If your agent retrieves from a single vector store, you are almost certainly mixing memory types. Semantic queries like "what is the architecture" return episodic results. Episodic queries like "what happened in the last session" return semantically similar but temporally irrelevant results.

I found that splitting retrieval by memory type improved accuracy significantly. Semantic queries went to a knowledge base with relatively static embeddings, updated weekly. Episodic queries went to an event store with recency weighting, queried by time range or session ID rather than embedding similarity.

This is not a novel architecture. It is how human memory works. We do not use the same cognitive process to recall a phone number as we use to recall what we did yesterday.

A practical implementation pattern

Here is the pattern I settled on after testing several variations.

Three separate storage systems with a routing layer in front. The router inspects each piece of information before storing it and decides which system handles it.

Factual knowledge that the agent has confirmed: semantic store. Task outcomes, user corrections, session events: episodic store. Current working context, summaries of recent events: working memory, refreshed every turn.

The routing rules are not perfect. I still see cross-contamination. But the error surface is dramatically smaller than a single-store approach, and the failure modes are easier to debug.

The failure signatures to watch for

When working memory is too small, the agent loses track of the current task mid-execution. This is the most common failure I see in agent demos. The fix is usually not a better model. It is a session summary that gets prepended to the context every turn.

When episodic memory retrieval is wrong, the agent contradicts itself across sessions. It says it completed a task it never finished, or claims a previous approach failed when it actually succeeded. This is a retrieval ranking problem, not a storage problem.

When semantic memory is wrong, the agent generates plausible-sounding incorrect information with high confidence.
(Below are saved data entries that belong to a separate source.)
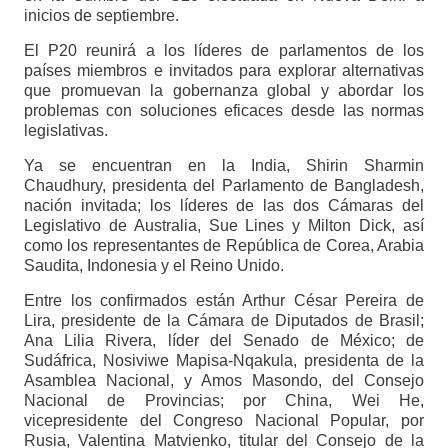
inicios de septiembre.
El P20 reunirá a los líderes de parlamentos de los
países miembros e invitados para explorar alternativas
que promuevan la gobernanza global y abordar los
problemas con soluciones eficaces desde las normas
legislativas.
Ya se encuentran en la India, Shirin Sharmin
Chaudhury, presidenta del Parlamento de Bangladesh,
nación invitada; los líderes de las dos Cámaras del
Legislativo de Australia, Sue Lines y Milton Dick, así
como los representantes de República de Corea, Arabia
Saudita, Indonesia y el Reino Unido.
Entre los confirmados están Arthur César Pereira de
Lira, presidente de la Cámara de Diputados de Brasil;
Ana Lilia Rivera, líder del Senado de México; de
Sudáfrica, Nosiviwe Mapisa-Nqakula, presidenta de la
Asamblea Nacional, y Amos Masondo, del Consejo
Nacional de Provincias; por China, Wei He,
vicepresidente del Congreso Nacional Popular, por
Rusia, Valentina Matvienko, titular del Consejo de la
The user catches this before the agent does. The fix requires updating the knowledge base, not the retrieval system.

These three failure modes look completely different. If you are debugging with a single memory system, you cannot tell them apart. That is the real cost of the category error.

Conclusion

The three memory types are not academic distinctions. They correspond to different information, different retrieval mechanisms, and different failure modes. An agent that treats a learned fact the same as a past event will fail in predictable ways. An agent that routes information by type will be easier to debug and more reliable in production.

I wrote this because the memory hierarchy framing in my earlier post did not go far enough in separating these types. The state of AI agent memory in 2026 covers the landscape. This post is about the specific architectural decisions that determine whether your agent's memory actually works.